La sintonía con la vida es un hecho natural. Proviene de reconocer lo que hay, de ver las cosas como son.
¿Y qué es un ser humano? El hijo de su padre y de su madre, los haya conocido o no, estén vivos o estén muertos. Es una evidencia, tan simple que parece una perogrullada decirlo. Las cosas esenciales suelen ser simples.
El padre y la madre engendraron una vida a la que se llamó hijo o hija. Un hijo o una hija es una vida concebida por unos padres. Todo ser humano es hijo, por tanto es vida.
Reconocernos como hijo o hija de nuestros padres, simultáneamente nos hace reconocernos como vida engendrada por ellos. Somos una vida, con su principio y su fin. Somos vida, hasta que llegue la muerte. Reconocernos como “hijo de” nos sintoniza con la vida, somos la vida misma.
Y cuando llega la muerte, la filiación permanece y se transmite genéticamente a todos los descendientes. Soy “hijo de” me hace pertenecer para siempre. En la vida y en la muerte seguiré siendo “hijo de”.
Las actuaciones y vivencias emocionales de la persona se memorizan en los genes de los familiares vivos de un modo particularmente intenso en el momento de la muerte a la vez que la energía vuelve a su primer estado, anterior a la concepción. La energía pierde la densidad de la vida humana, recobrando su primera vibración.
Soy “hijo o hija de” significa que por ahora soy una vida, soy vida. De un modo natural soy vida, mientras esté vivo. No necesito buscar la vida más allá de mí. Soy vida, y ¿Dónde reconozco esta vida? En el instante presente, soy vida ahora. Soy ahora.
Uno está en sintonía con la vida, cuando acepta o reconoce ser hijo de sus padres.
La extraordinaria fuerza de la concepción nos transforma en energía de vida. Energía de hijo es energía de vida. Soy la vida creada por los padres, soy vida.
En mi todo el pasado se ordena y toda mi fuerza vive en el momento presente, dirigida hacia el futuro.
Reconocerme como “hijo o hija de” me sintoniza simultaneamente con la vida y con Algo más grande.

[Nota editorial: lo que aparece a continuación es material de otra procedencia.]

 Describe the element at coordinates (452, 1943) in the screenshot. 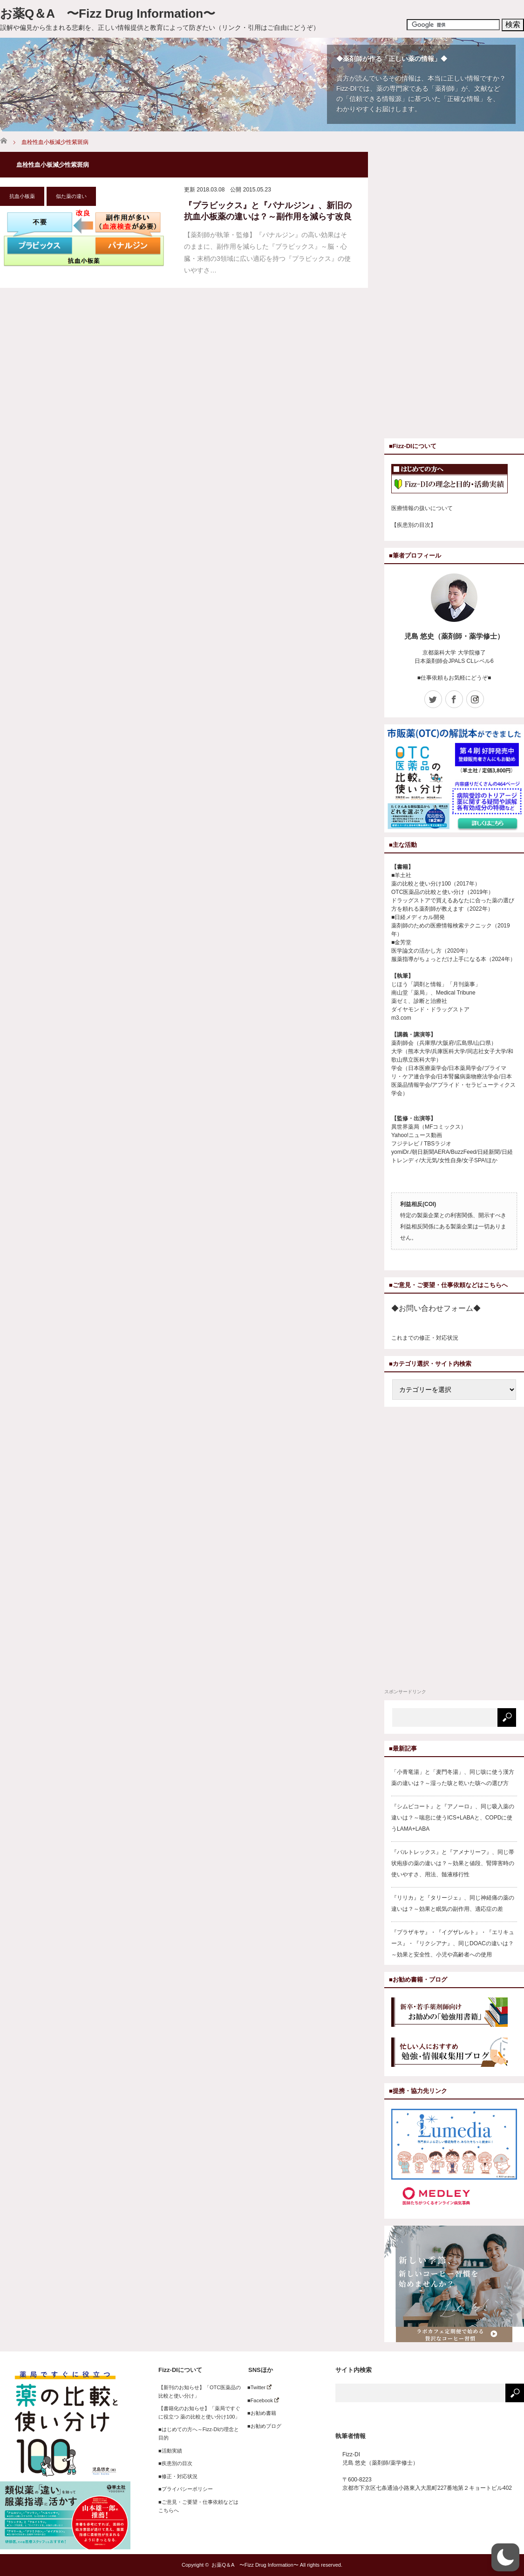 I see `『プラザキサ』・『イグザレルト』・『エリキュース』・『リクシアナ』、同じDOACの違いは？～効果と安全性、小児や高齢者への使用` at that location.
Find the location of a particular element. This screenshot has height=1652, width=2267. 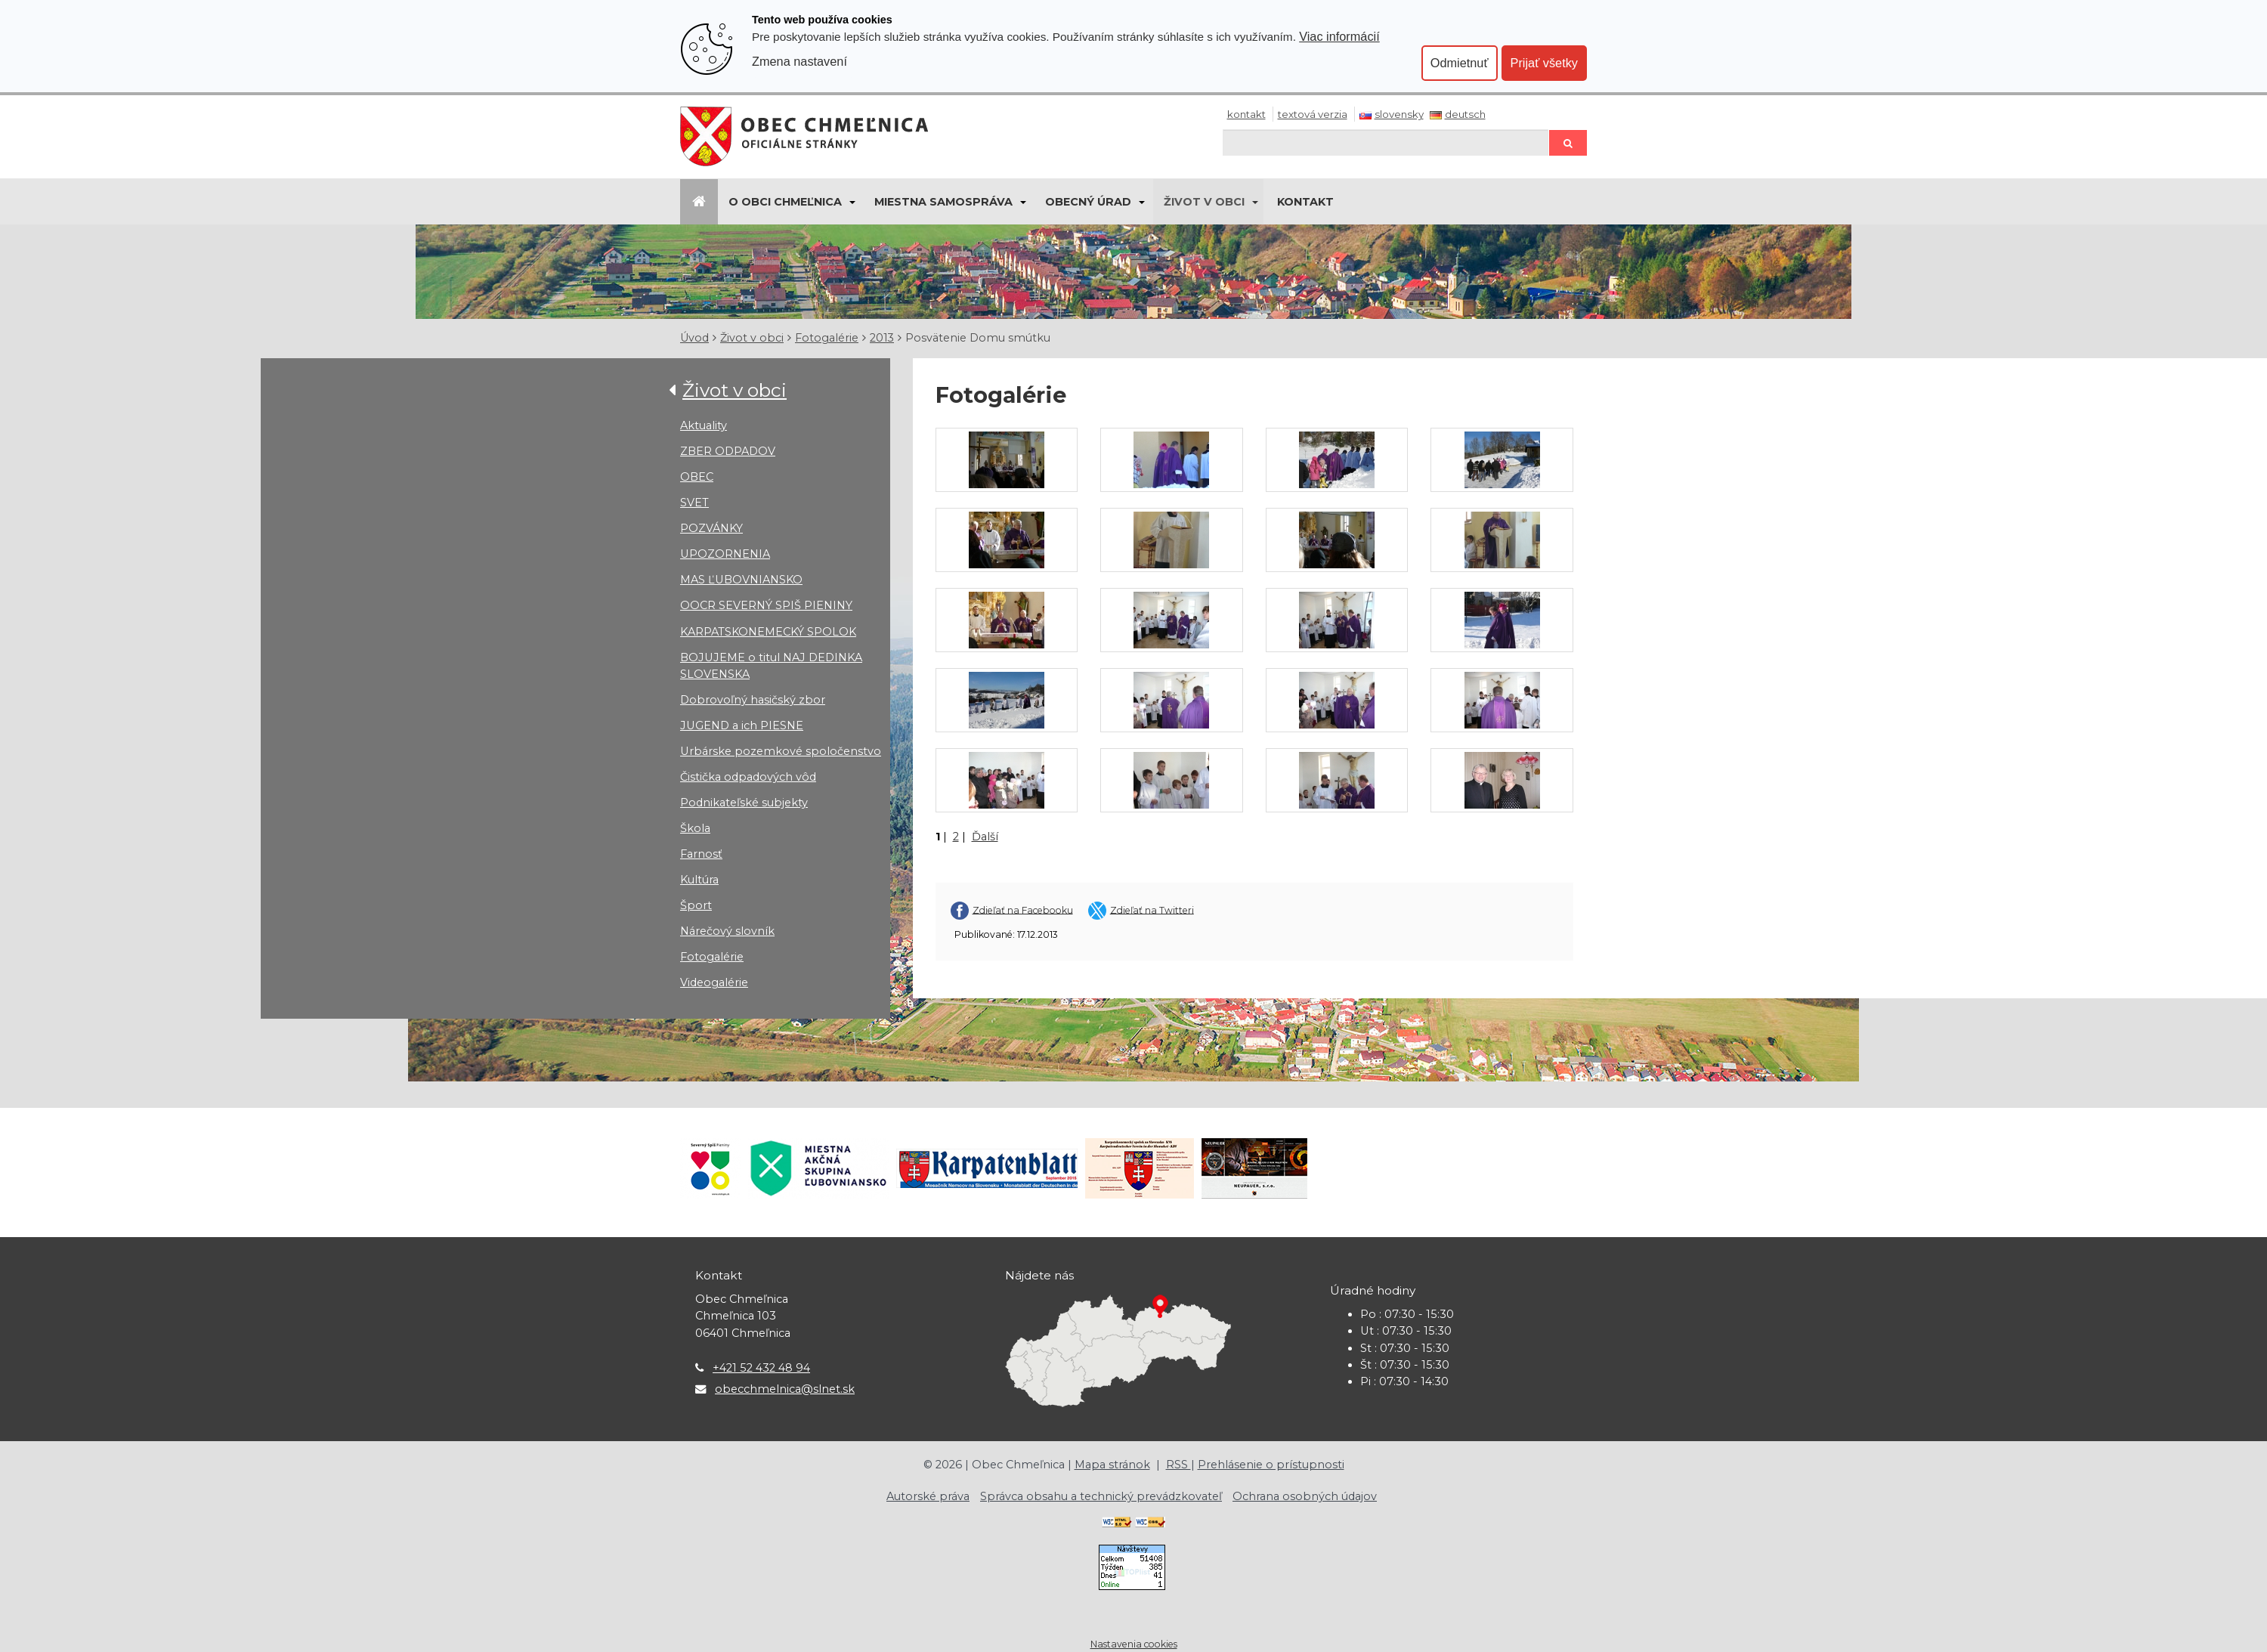 Kontakt is located at coordinates (1246, 114).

Permite que nuestra vida fluya espontáneamente en el respeto de la jerarquía natural, de la pertenencia y del equilibrio entre dar y recibir.
En efecto, soy “hijo o hija de” me coloca en mi lugar y me permite pertenecer.
Reconocer que soy “hijo o hija de” me impulsa a vivir y ayudar a vivir. No puedo no hacerlo, mi deuda hacia mis padres es tan grande que sólo puedo querer vivir la vida regalada por ellos y ayudar a los demás a vivir. Así, de un modo instintivo equilibro lo que recibí de mis padres con mis ganas de vivir y lo que doy a mi entorno.
No reconocernos como “hijo o hija de” tiene como consecuencia inmediata cortarnos de la vida y de su fuerza. Nos corta del respeto instintiva de los Órdenes del amor.
En efecto, no reconocerme como “hijo o hija de” es causa o consecuencia de mi rechazo de la jerarquía natural.
No reconocerme como “hijo o hija de” me aleja de mi grupo de pertenencia, provocando en mi exclusión de otros y de mí misma.
No reconocerme como “hijo o hija de” me impide desear devolver la vida recibida de mis padres. No puedo cumplir con “el equilibrio entre dar y recibir”.
Sólo reconocemos los órdenes del amor por la consecuencia dolorosa de su transgresión. Como dice Bert Hellinger, sólo conocemos los órdenes del amor por sus efectos. Si hemos tomado a nuestros padres, estos órdenes son respetados de un modo implícito. Es el rechazo a los padres, por ende a la vida como es, lo que provoca los desórdenes y la necesidad de conocer estos órdenes del amor.
Reconocernos como hijo o hija nos sintoniza con la vida. Sintonía que nos permite fluir con los órdenes del amor. Porque esta sintonía es la matriz de los órdenes en el amor.